From The Jetsons in the 1960s to Power Rangers in the 1990s, variations of smartwatches have been part of pop culture for decades. In the late 80s and early 90s, companies like Casio, Epson, and Seiko manufactured watches with features like keyboards, data transfer, and internal memory to store text and calendars. However, when GPS technology finally started to make its way into watches, these time-telling devices entered the modern age.
The Earliest GPS-Enabled Watches (Late 90s to Early 2000s)
The earliest GPS-enabled watches were marketed to outdoor adventurers and athletes, connecting them to the wider world in case they got lost. In 1999, Casio released the very first wristwatch with integrated GPS technology: the Casio PRT-1GP. While the addition of GPS was groundbreaking, it was met with little fanfare for a multitude of reasons: aside from being inaccurate, the watch was large, cumbersome, and extremely complex.
After the release of the PRT-1GP, it would be another few years before Garmin and Suunto released their “wrist-mounted GPS” wearable devices. Early Garmin models were even bigger than the Casio PRT-1GP and still suffered from frequent signal loss. Suunto’s X9, on the other hand, was smaller than the Garmin units and looked more like a traditional watch. Another key difference: Garmin units sold for under $200, while the X9’s MSRP was $769! These early models had plenty of flaws, to be sure — but rarely is new technology perfected in its first iteration, and these GPS-enabled devices set the precedent for watches to come.
GPS Watches Grow and Shrink (Mid-to-Late 2000s)
The market for connected wearables was growing slowly throughout the 2000s. Garmin continued producing their wearable GPS devices, and soon, reviewers recognized these devices as watches. Shrinking receiver sizes were now being integrated into the motherboards of devices.
During this period, some watches added further functionalities, like wireless data transfer. 2007 saw the release of Sony’s Ericsson MBW-150, which paired with Sony cell phones to display incoming calls or texts via Bluetooth. A few years later, the sixth generation iPod Nano was released with app functionality. Though not initially meant as a watch, people started putting wrist straps on their Nanos — think an unofficial prototype of the Apple Watch! Soon, one device would combine the benefits of GPS technology and the connectivity of a wireless network.
Watches Get Smart (Early 2010s)
By early this decade, GPS-enabled running watches had become popular, with more manufacturers producing them cheaper. At the end of 2012, four out of five watches on The Heart Rate Watch Company’s Best of 2012 list were from different manufacturers, and all but one were GPS-enabled. Many of these watches also featured computer connectivity via USB, allowing users to upload statistics to the internet via their PC.

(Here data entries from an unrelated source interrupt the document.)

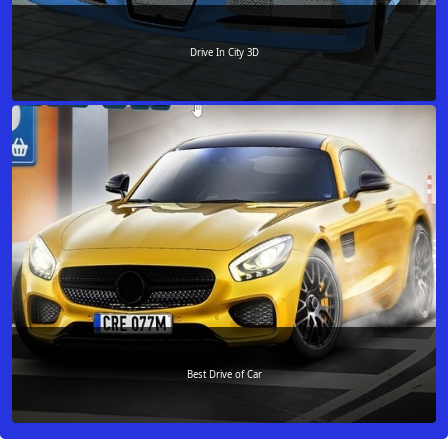
Drive In City 3D
Best Drive of Car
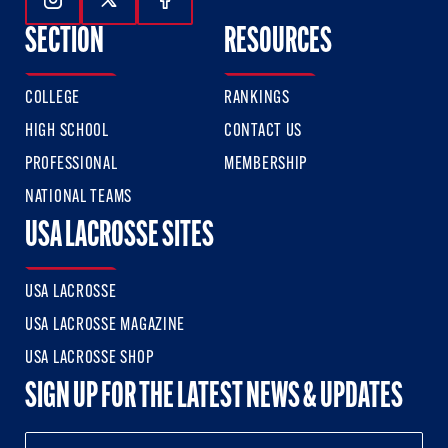
Follow Us On Instagram
Follow Us On Twitter
Follow Us On Facebook
SECTION
RESOURCES
COLLEGE
RANKINGS
HIGH SCHOOL
CONTACT US
PROFESSIONAL
MEMBERSHIP
NATIONAL TEAMS
USA LACROSSE SITES
USA LACROSSE
USA LACROSSE MAGAZINE
USA LACROSSE SHOP
SIGN UP FOR THE LATEST NEWS & UPDATES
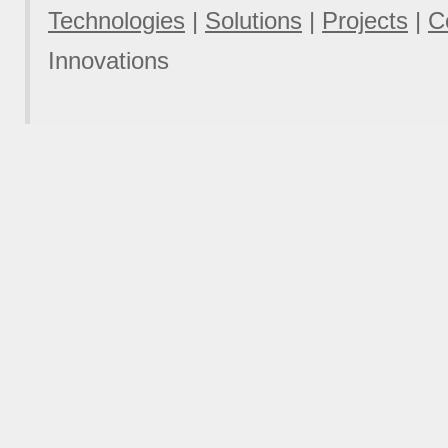
Technologies
|
Solutions
|
Projects
|
C
Innovations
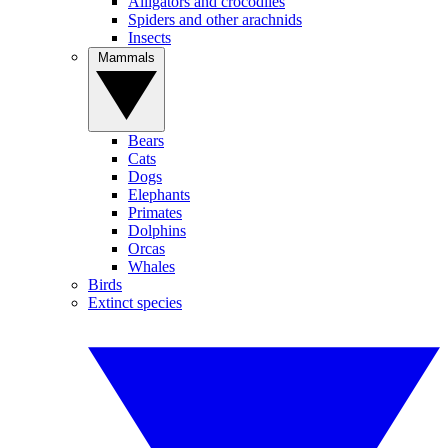
Alligators and crocodiles
Spiders and other arachnids
Insects
Mammals
Bears
Cats
Dogs
Elephants
Primates
Dolphins
Orcas
Whales
Birds
Extinct species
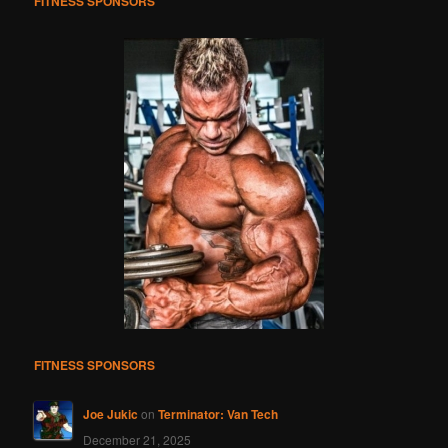
FITNESS SPONSORS
FITNESS SPONSORS
Joe Jukic
on
Terminator: Van Tech
December 21, 2025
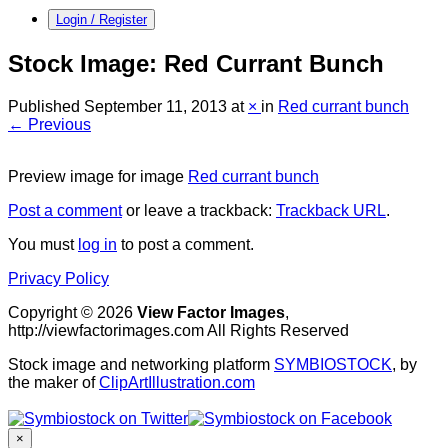
Login / Register
Stock Image: Red Currant Bunch
Published
September 11, 2013
at
×
in
Red currant bunch
← Previous
Preview image for image
Red currant bunch
Post a comment
or leave a trackback:
Trackback URL
.
You must
log in
to post a comment.
Privacy Policy
Copyright © 2026
View Factor Images
,
http://viewfactorimages.com All Rights Reserved
Stock image and networking platform
SYMBIOSTOCK
, by
the maker of
ClipArtIllustration.com
×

It was also in 2012 that the Pebble Smartwatch earned over $10.2 million from backers on Kickstarter, setting a world record. This proved beyond a doubt that a wider audience was interested in watches that could serve as an extension of their smartphone. Although the Pebble featured downloadable apps, its GPS functionality was reliant on a paired cell phone. Over the next two years, the Sony Smartwatch 3 and the Samsung Galaxy Gear featured connectivity via smartphone as well as GPS. Unlike the Pebble, though, these wearables paired only with Android smartphones, leaving a niche in the market for Apple to develop their own smartwatch.
Modern Smartwatches: The Emergence of Apple
Perhaps wisely, Apple didn’t enter the smartwatch market until they saw proof of its wide audience. In April 2015, three years after the Pebble, the Apple Watch was released, and the result was a massive success: the Apple Watch made an estimated $2.6 billion in the fourth quarter of 2015 alone, accounting for 80% of all smartwatch market revenue at the time. Curiously, the Apple Watch wasn’t GPS-enabled until the release of the Apple Watch Series 2 in September 2016!
From the initial release of the Casio PRT-1GP, it took almost twenty years for Apple to produce a GPS-enabled smartwatch, now the standard for smartwatches. Stronger batteries, better health tracking, and data network connectivity are just a few things on the list for future releases like the Apple Watch Series 3, out this September. As these functionalities increase, expect these formerly niche products to become as common as smartphones themselves.